KABUPATEN SUKABUMI

Kajari: Gunakan Anggaran Sesuai Aturan

SUKABUMI, RADARSUKABUMI.com — Badan Kerjasama Antar Desa (BKAD) Kabupaten Sukabumi menggelar Bimbingan Teknis (Bimtek) peningkatan kapasitas kepala desa dan perangkat desa di Hotel Agusta Cikukulu, Kecamatan Cicantayan.

Tujuannya yakni untuk meminimalisir kesalahan dimasing-masing desa.

Pantauan Radar Sukabumi, dalam kegiatan ini BKAD mengundang aparat penegak hukum sebagai pengisi acara.

Seperti Kejaksaan Negeri Kabupaten Sukabumi, Polres Sukabumi, Polresta Sukabumi dan Inspektorat.

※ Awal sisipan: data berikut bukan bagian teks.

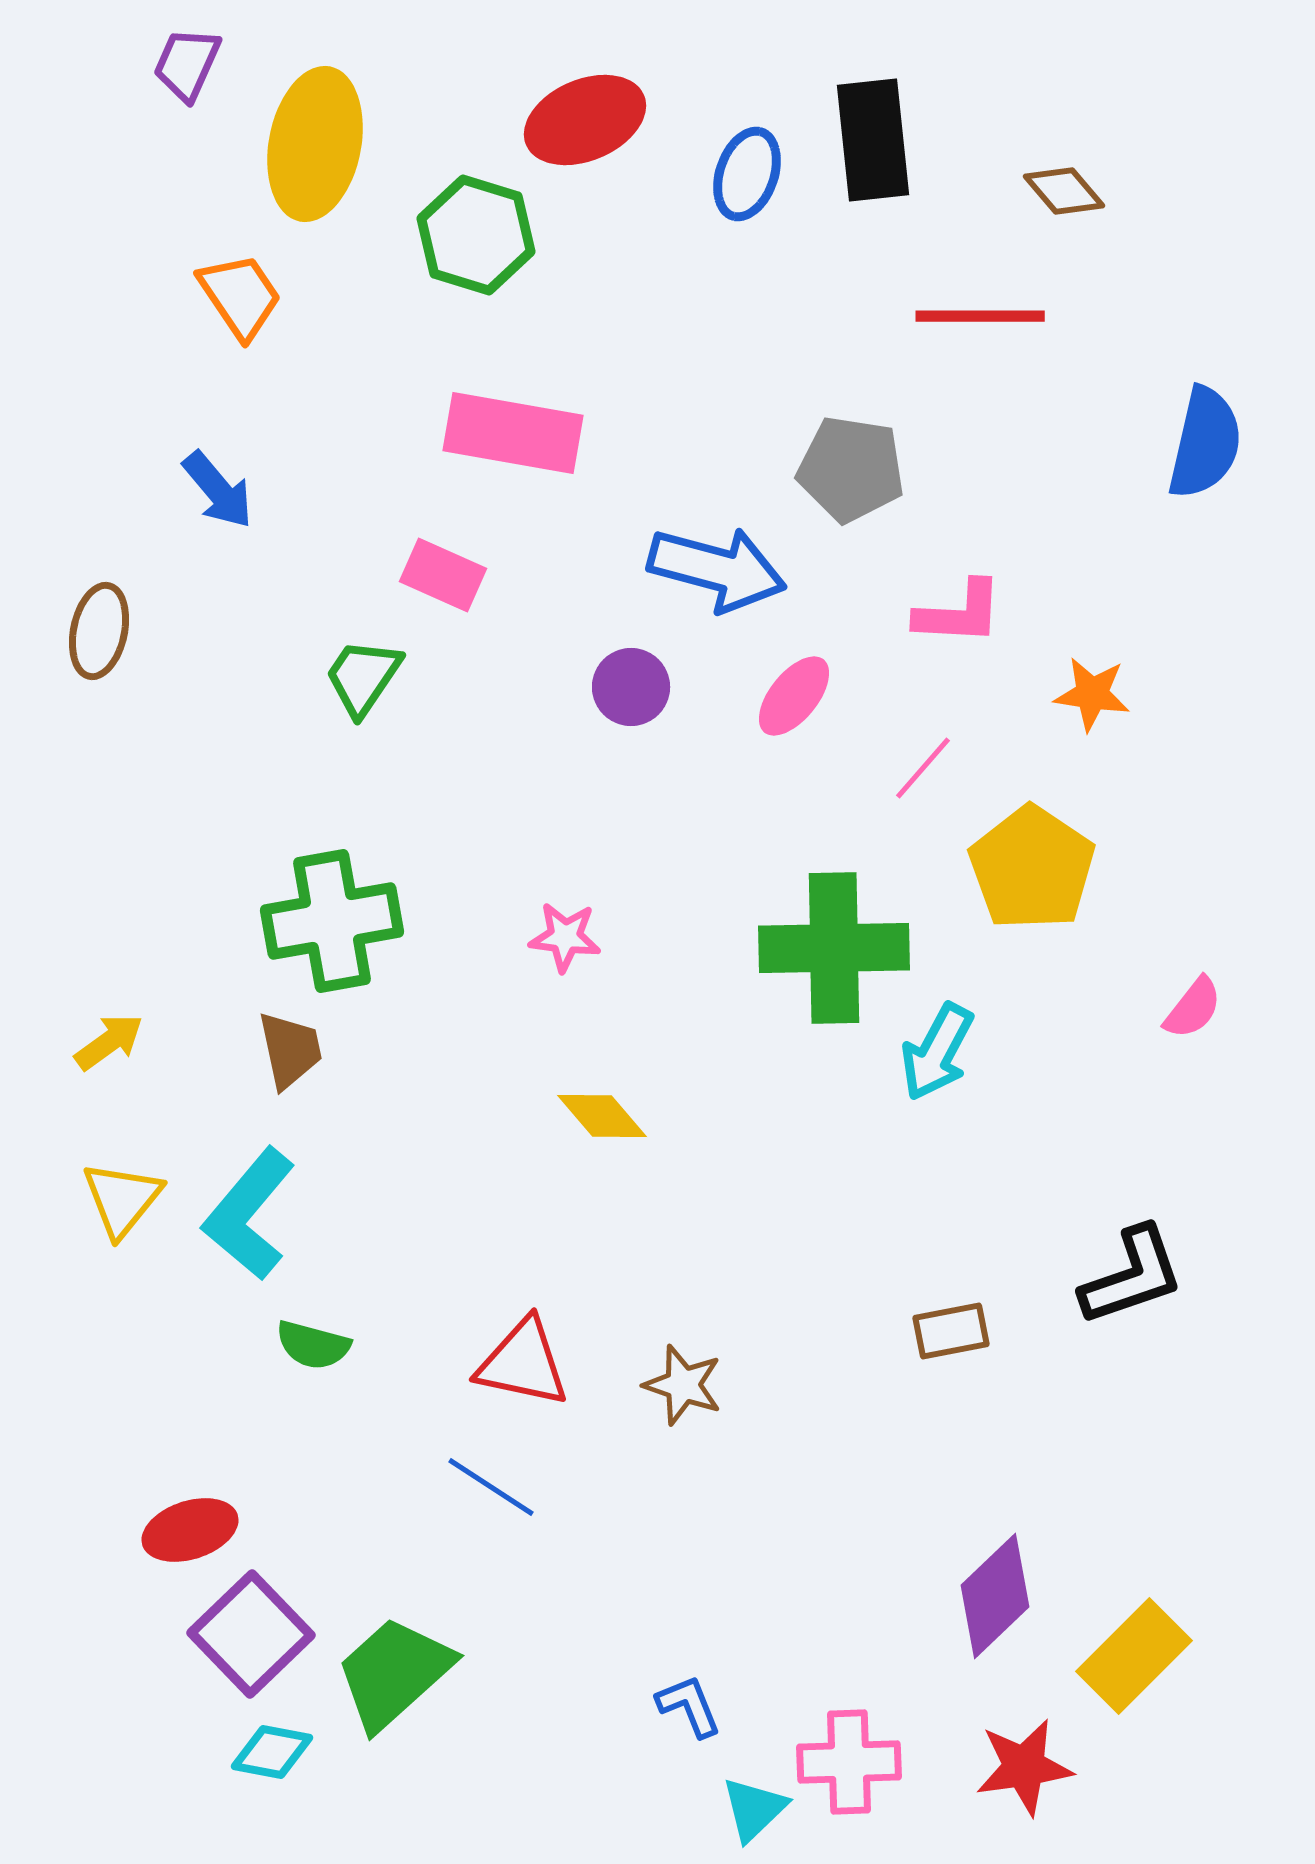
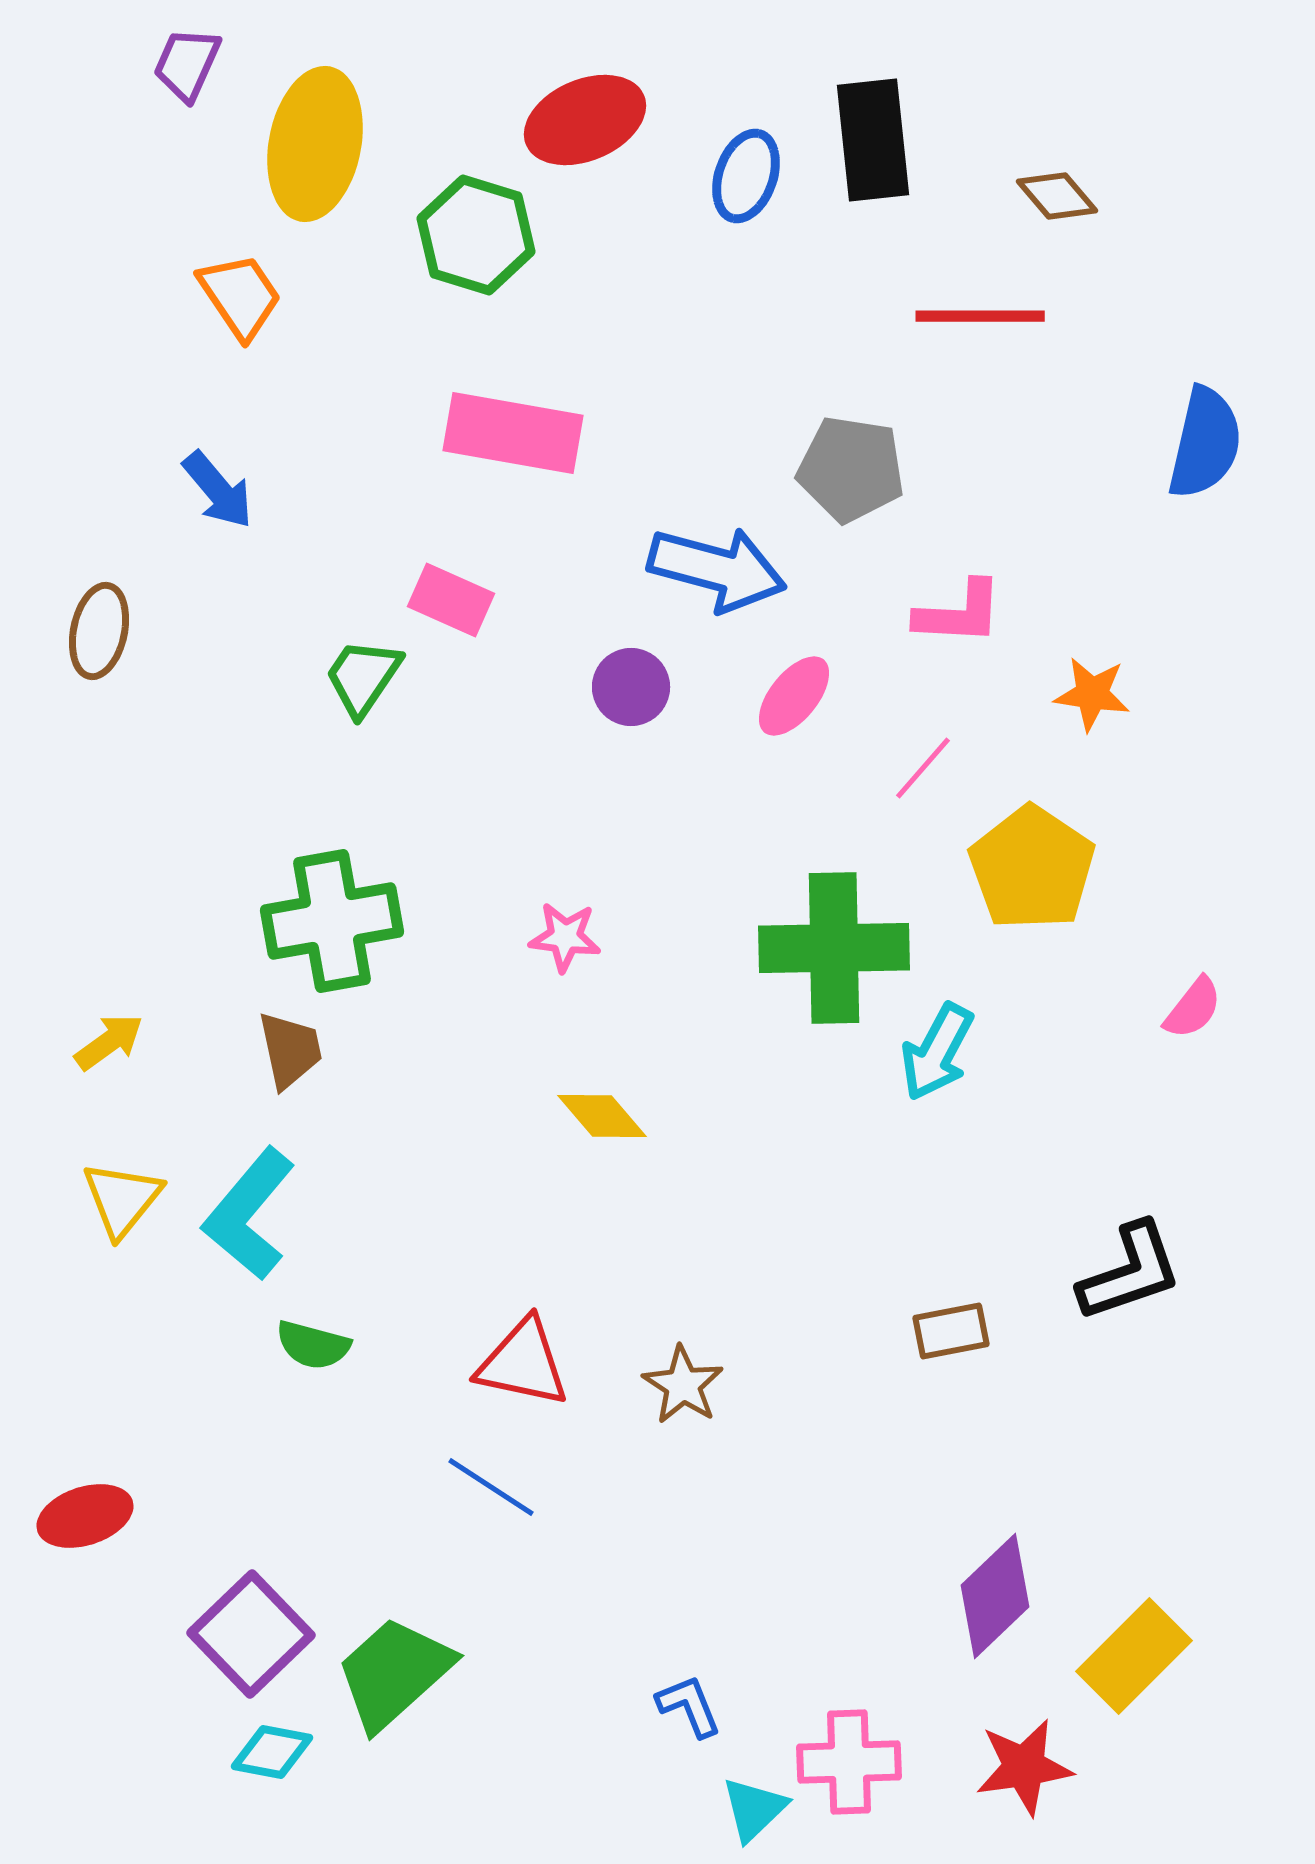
blue ellipse at (747, 174): moved 1 px left, 2 px down
brown diamond at (1064, 191): moved 7 px left, 5 px down
pink rectangle at (443, 575): moved 8 px right, 25 px down
black L-shape at (1132, 1276): moved 2 px left, 4 px up
brown star at (683, 1385): rotated 14 degrees clockwise
red ellipse at (190, 1530): moved 105 px left, 14 px up
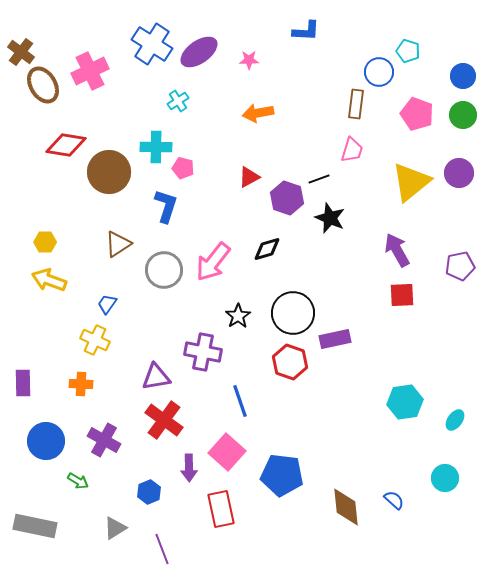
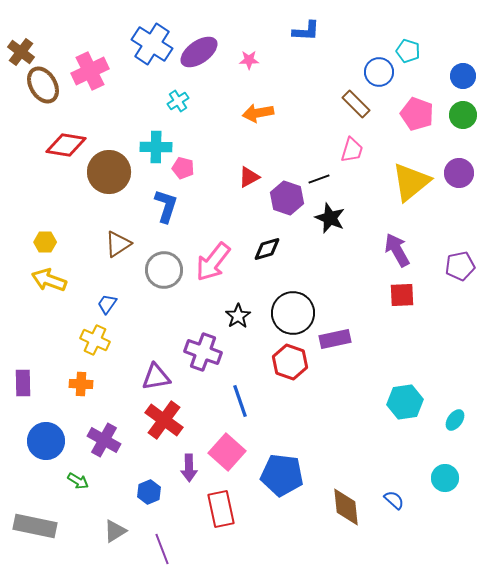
brown rectangle at (356, 104): rotated 52 degrees counterclockwise
purple cross at (203, 352): rotated 9 degrees clockwise
gray triangle at (115, 528): moved 3 px down
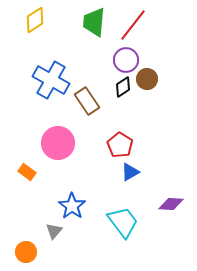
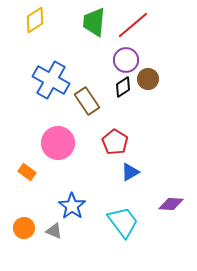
red line: rotated 12 degrees clockwise
brown circle: moved 1 px right
red pentagon: moved 5 px left, 3 px up
gray triangle: rotated 48 degrees counterclockwise
orange circle: moved 2 px left, 24 px up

Selama kegiatan, pada kepala desa ini diingatkan supaya menggunakan anggaran sesuai dengan aturan yang berlaku.

Ketua BKAD Kabupaten Sukabumi, Tutang Setiawan mengatakan, 140 kepala desa mengikuti Bimtek peningkatan kapasitas saat ini dan akan diselenggarakan hingga Sabtu (22/6) mendatang.

“Bimtek ini tujuan utamanya ialah mewujudkan pemerintahan desa dan masyarakat yang maju, adil, sejahtra dan profesional. Lepas dari permasalahan,” kata Tutang kepada Radar Sukabumi, kemarin.

Tuteng mengaku prihatin dengan adanya kepala desa yang tersangkut persoalan hukum. Menurutnya, kejadian ini tidak bisa dibiarkan dan aparat penegak hukum harus intens memberikan pembinaan kepada para kepala desa.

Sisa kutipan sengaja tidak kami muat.